Testimonials for Loon have been effusive. One, from a Timmins fancier who arranged a blind taste-testing of what he considered to be the world’s best vodkas, said all 10 participants chose Loon over more mainstream brands.
Loon’s performance at the 2014 San Francisco World Spirits Competition secured its place as an emerging star on the spirits scene. After the vodka earned a silver medal in its category – amongst 1,480 entries – the LCBO ordered an additional 120 cases. The recipe had only been perfected eight months earlier, and Rheault was thrilled with the result.

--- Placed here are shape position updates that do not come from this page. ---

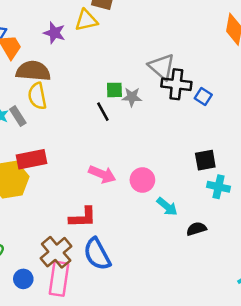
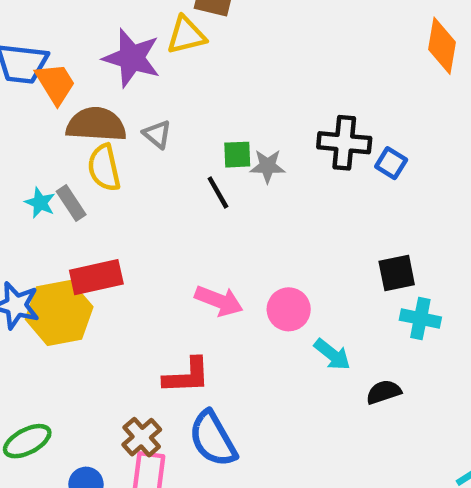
purple star: (54, 33) -> (132, 58), size x1.5
gray triangle: (162, 67) -> (157, 134), moved, size x0.6
brown cross: (56, 252) -> (142, 437), size x0.7

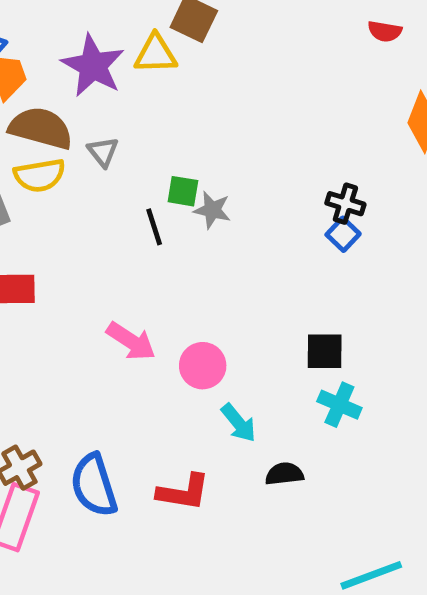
black cross: (344, 143) -> (345, 204), moved, size x0.7
yellow semicircle: (104, 168) -> (40, 175), turned -99
red L-shape: (187, 376) -> (183, 492), moved

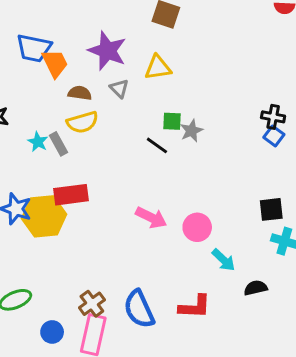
yellow triangle: (156, 54) -> (158, 68), moved
brown semicircle: (41, 128) -> (80, 93), size x0.6
gray triangle: (103, 152) -> (119, 88), moved
gray star: (212, 210) -> (191, 131), turned -30
black line: (154, 227) -> (157, 145), turned -30

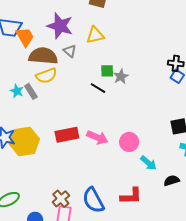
brown semicircle: (80, 93) -> (43, 56), size x1.8
red rectangle: (71, 195) -> (67, 135), moved

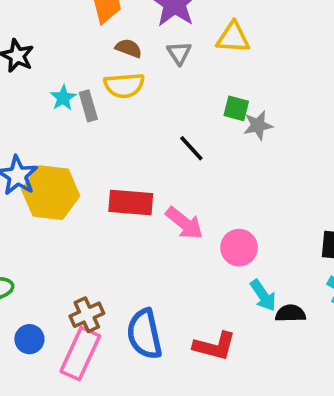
brown semicircle: (43, 56) -> (129, 48), size x0.5
black line: (98, 88) -> (191, 148), moved
black semicircle: (172, 181) -> (290, 313), moved

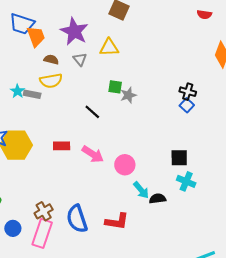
gray rectangle: (88, 106) -> (32, 94), turned -56
red rectangle: (131, 202) -> (62, 146), size x0.7

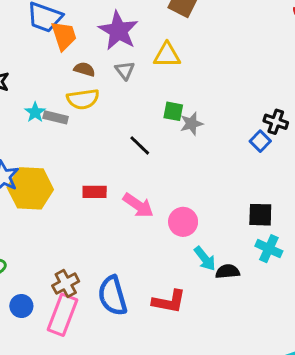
blue square: (187, 105) -> (260, 141), moved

“At the beginning, when we sent it in, I said I just want to see where I stand, (hoping to be) at least in the top 100,” Rheault chuckled. “I wasn’t thinking of winning a silver medal, but it happened. I was really impressed when we won that.”

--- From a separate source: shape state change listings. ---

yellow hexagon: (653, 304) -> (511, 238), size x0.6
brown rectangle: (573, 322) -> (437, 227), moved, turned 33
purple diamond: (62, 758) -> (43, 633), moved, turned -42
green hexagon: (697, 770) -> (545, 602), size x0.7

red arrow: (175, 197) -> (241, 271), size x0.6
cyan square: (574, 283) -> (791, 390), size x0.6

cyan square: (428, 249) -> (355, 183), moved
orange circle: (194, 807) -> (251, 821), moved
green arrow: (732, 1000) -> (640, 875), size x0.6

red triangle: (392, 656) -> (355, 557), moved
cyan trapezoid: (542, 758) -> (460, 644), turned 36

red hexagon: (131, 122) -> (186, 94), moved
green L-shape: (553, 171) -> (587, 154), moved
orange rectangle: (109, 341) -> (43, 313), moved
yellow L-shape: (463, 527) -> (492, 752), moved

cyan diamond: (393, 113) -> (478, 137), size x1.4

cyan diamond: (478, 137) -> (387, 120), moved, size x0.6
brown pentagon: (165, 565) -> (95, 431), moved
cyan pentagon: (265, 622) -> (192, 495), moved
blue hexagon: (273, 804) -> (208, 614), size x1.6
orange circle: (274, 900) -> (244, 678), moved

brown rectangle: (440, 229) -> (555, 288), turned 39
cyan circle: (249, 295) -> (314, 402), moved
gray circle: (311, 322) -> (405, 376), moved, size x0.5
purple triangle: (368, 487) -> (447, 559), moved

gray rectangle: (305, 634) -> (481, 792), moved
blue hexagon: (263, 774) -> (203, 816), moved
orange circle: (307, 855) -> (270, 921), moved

Michael Fagan, the well-known Ontario wine guru who recently retired from the LCBO, met up with Rheault and his wife, Mireille Morin, at the Royal Agricultural Winter Fair in Toronto last November. He was impressed with the family’s “pioneer spirit” and its attempt to create a new industry for Northern Ontario.

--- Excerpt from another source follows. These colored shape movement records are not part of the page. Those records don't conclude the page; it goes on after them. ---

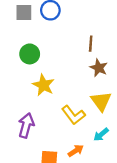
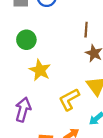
yellow L-shape: (73, 115) -> (69, 99), turned 100

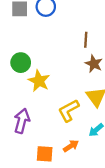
green circle: (26, 40) -> (21, 63), moved

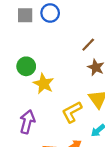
brown line: (86, 40) -> (88, 45), turned 40

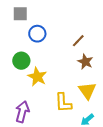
blue circle: (50, 13) -> (37, 34), moved
yellow L-shape: (72, 112) -> (63, 103), turned -65

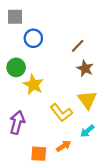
yellow L-shape: (63, 103) -> (61, 113), turned -35

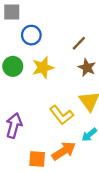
yellow star: (33, 85) -> (43, 68), moved, turned 30
orange arrow: (64, 146) -> (64, 151), size x1.5

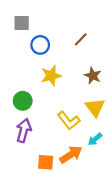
brown line: (79, 43) -> (81, 39), moved
green circle: (13, 66) -> (23, 101), moved

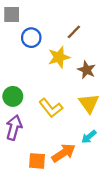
yellow star: (51, 76) -> (59, 57), moved
yellow L-shape: (69, 121) -> (51, 108), moved

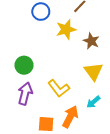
yellow L-shape: (51, 108) -> (59, 88), moved
orange arrow: (64, 153) -> (70, 117), turned -30

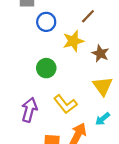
green circle: (24, 65) -> (46, 68), moved

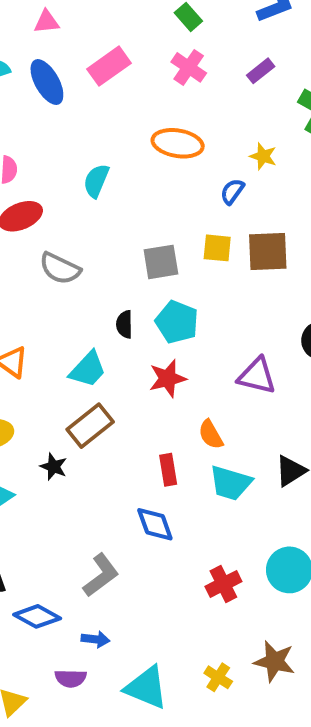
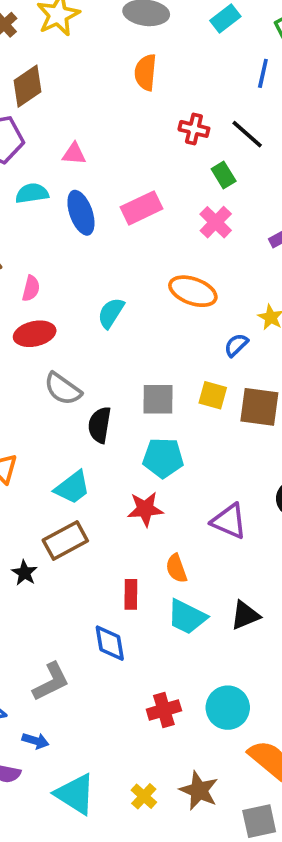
pink triangle: (47, 22) -> (74, 154), moved
cyan pentagon: (177, 322) -> (163, 458), turned -30
black semicircle: (124, 324) -> (100, 425), moved, size x1.4

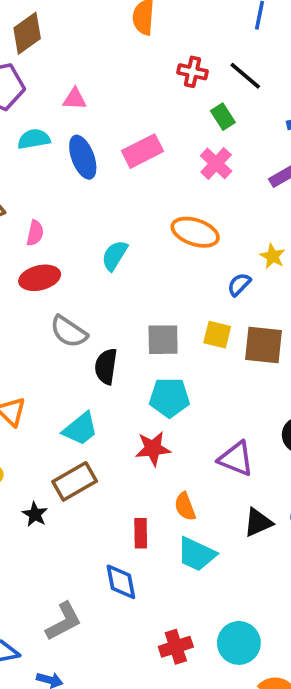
black triangle: (245, 615) -> (258, 523), moved

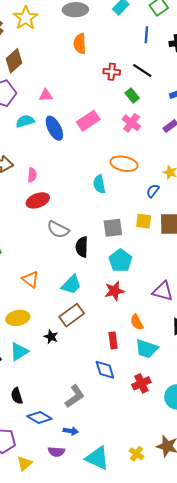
cyan semicircle: (115, 255) -> (99, 184), moved, turned -36
cyan pentagon: (169, 398) -> (120, 261), turned -30
red cross: (176, 647) -> (141, 383), moved

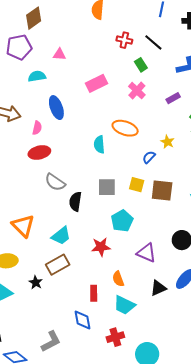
blue ellipse: (54, 128) -> (56, 108), moved
cyan pentagon: (120, 261) -> (122, 221), moved
orange triangle: (30, 279) -> (23, 226), size x1.4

Just as southern Ontario tobacco fields are making way for vineyards, Northern Ontario, too, can re-envision its traditional industries, he said.
“I think there’s still a growing trend toward local and home-produced,” Fagan said. “We’ve done extremely well with wines. The Ontario wine industry continues to expand and new emerging areas are being discovered across the province; it’s no longer just Niagara.”
Though there’s been a long tradition of distilling in Ontario and countrywide, the focus has been on larger companies, Fagan said. As more microdistilleries flourish, so will the burgeoning distilling industry, he predicted.
“With Marcel’s idea…he’s planning on growing his own grain for the wheat, and it’s trying to make it sustainable and trying to get into that small but emerging segment of craft distilling,” Fagan said.
Rheault will expand his operation with a 5,000-square-foot building this summer, and a 1,000-litre still is on order. It will allow him to produce four times what he’s producing now. That capacity reaches beyond his current needs, but if growth continues, he’ll eventually need it.
He acknowledges the next big step for Loon is marketing. The coming expansion should allow him to hire more staff so he can devote more time to in-store tastings across the province.
“I think, if you want to pay $45 for a bottle of vodka, a lot of people would like to taste it before spending that kind of money,” Rheault said.
Rheault contends his partnership with LCBO has been integral for distribution. Standing out in a competitive market is essential or “you’re going to be swallowed,” he said.
“If I want to do competition with all the guys that are out there, I’ve gotta do something superior than what they’re doing, because it’s a really big business,” he said.
In addition to its Loon Vodka, Rheault Distillery also produces whiskey, growing the barley on site from a variety imported from Scotland, along with raspberry and cherry liqueurs, which Rheault expects to see on LCBO shelves in coming years.